Where:
Harvard Film Archive
24 Quincy St
Cambridge, MA 02138
Admission:
$12
Categories:
Film, Lectures & Conferences, University
Event website:
http://hcl.harvard.edu/hfa/films/2014novdec/lansbury.html#all
Directed by John Frankenheimer. With Eva Marie Saint, Warren Beatty, Karl Malden
US 1962, 35mm, b/w, 111 min
Lansbury’s multidimensional performance in All Fall Down guaranteed her fate in John Frankenheimer’s following picture, The Manchurian Candidate—in which she also played a mother with an unnatural fixation on her son. William Inge adapted James Leo Herlihy’s novel into the space of a somewhat claustrophobic screen—with a strikingly naturalistic excursion to a seedy Key West—in which a small family and a string of lonely women idolize the unusually named Berry-Berry, Warren Beatty’s inscrutable manifestation of lost, violent, rebellious youth. Berry-Berry’s younger brother endearingly struggles to emerge from his own wholesome innocence while watched over by Karl Malden’s well-intentioned, left-leaning, alcoholic father and Angela Lansbury’s manically fluctuating, overbearing mother. When the conservatively eccentric clan falls in love with the unique light of visitor Echo Obrien—played with heartbreaking clarity by Eva Marie Saint—everyone attempts to behave. Not entirely unsympathetic, Lansbury remarkably manages to sustain a simultaneous coldness and warmth toward her troubled, unpredictable family, all of whom fall in and out of the apparent roles Fifties’ society—and its cinema—has prepared for them.

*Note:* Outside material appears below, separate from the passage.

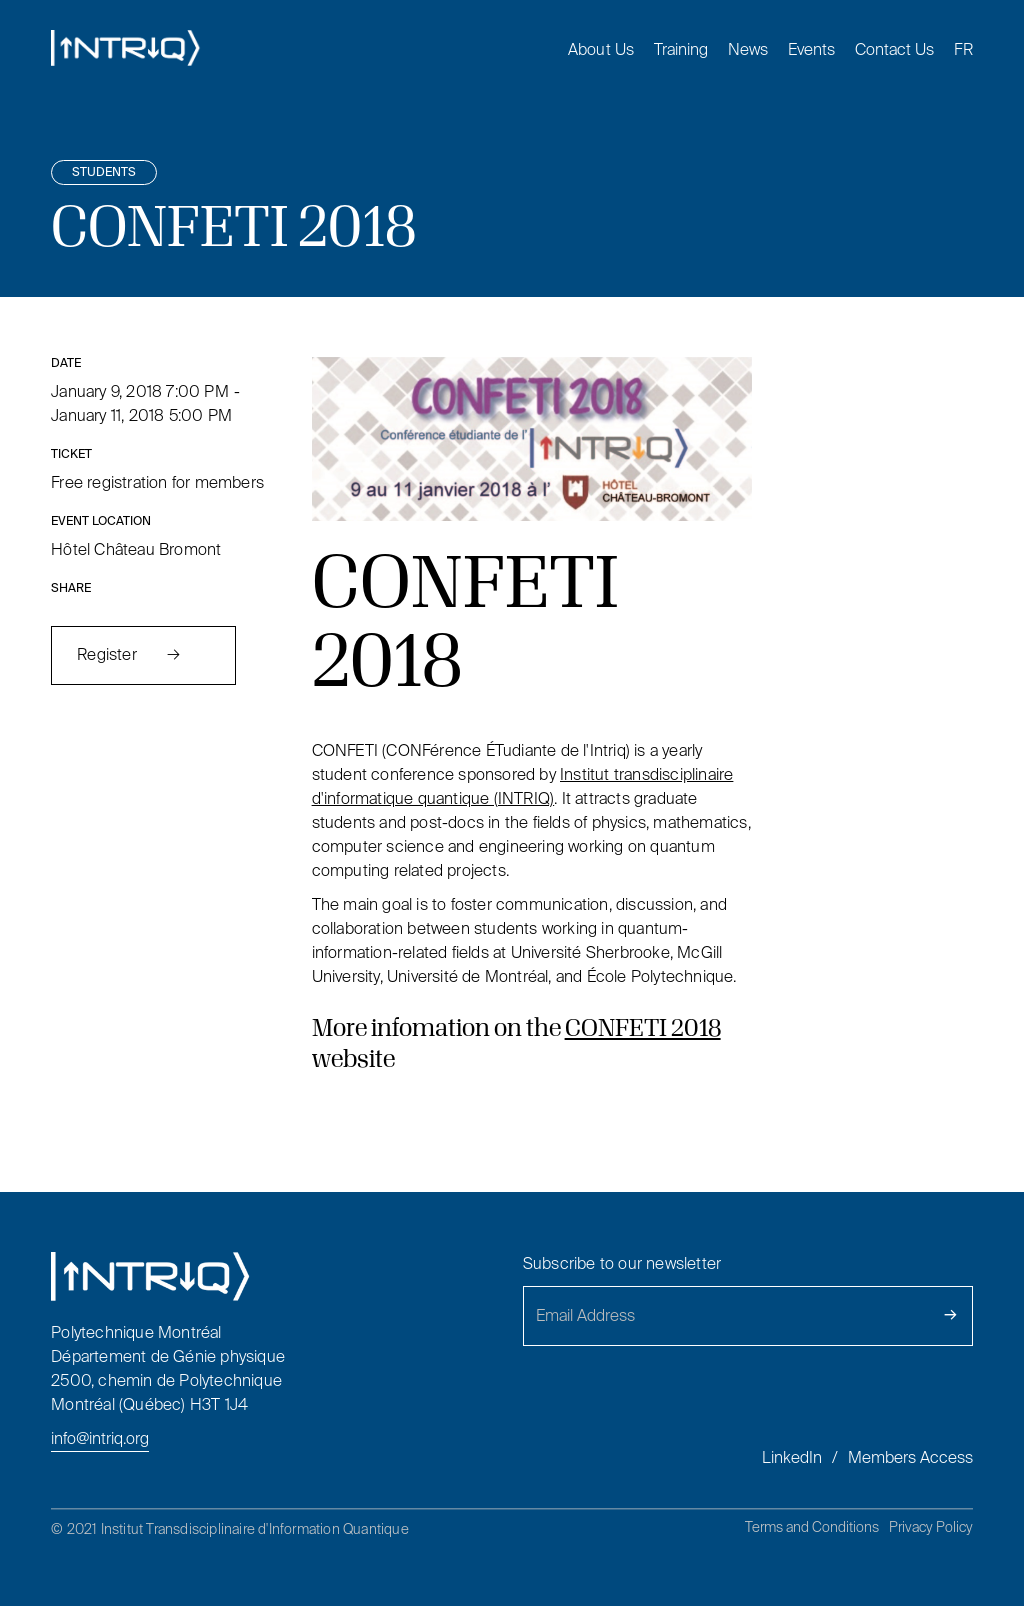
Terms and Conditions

Born to a leading Irish actress and enrolled in schools for drama at a young age, Angela Lansbury (b.1925) was singing in nightclubs at sixteen and had received two Academy Award nominations by twenty—as Ingrid Bergman’s shrewdly scheming housemaid in George Cukor’s Gaslight (1944) and in Albert Lewin’s Picture of Dorian Gray (1945) playing delicate songstress Sybil Vane. This auspicious inception led not to starring leads, but an MGM contract which conscripted her to, as she put it, “the harpies and the heavies.” With lovely, yet less standard features and a mature demeanor, she was frequently cast in supporting roles as the adulteress, the maid or the mother—and often as women several years older. By the time of her third Oscar nomination for her chilling performance in The Manchurian Candidate (1962), she was playing the mother of Laurence Harvey while only three years his senior. Nevertheless, she resisted typecasting and always brought luminous depth to her character-actor roles. Receiving continual critical notice, L
ansbury eventually languished from Hollywood’s neglect and finally turned to the theater in the Sixties. Her daring and ingenious character creations and reinventions in productions like Mame, Gypsy, The King & I and Sweeney Todd won her the awards and praise her career in Hollywood always just sidestepped. Unpredictably, her third act would entail a long stay on television as the Miss Marple-esque Jessica Fletcher in the popular series Murder, She Wrote, centered around the intelligence and adventurousness of an older, unassuming woman—an achievement still remarkable by the standards of today’s television landscape. Lansbury finally received the Oscar she long deserved in 2013 for Lifetime Achievement and was bestowed the title of Dame by Queen Elizabeth II in honor of her seventy-year career as well as her humanitarian work.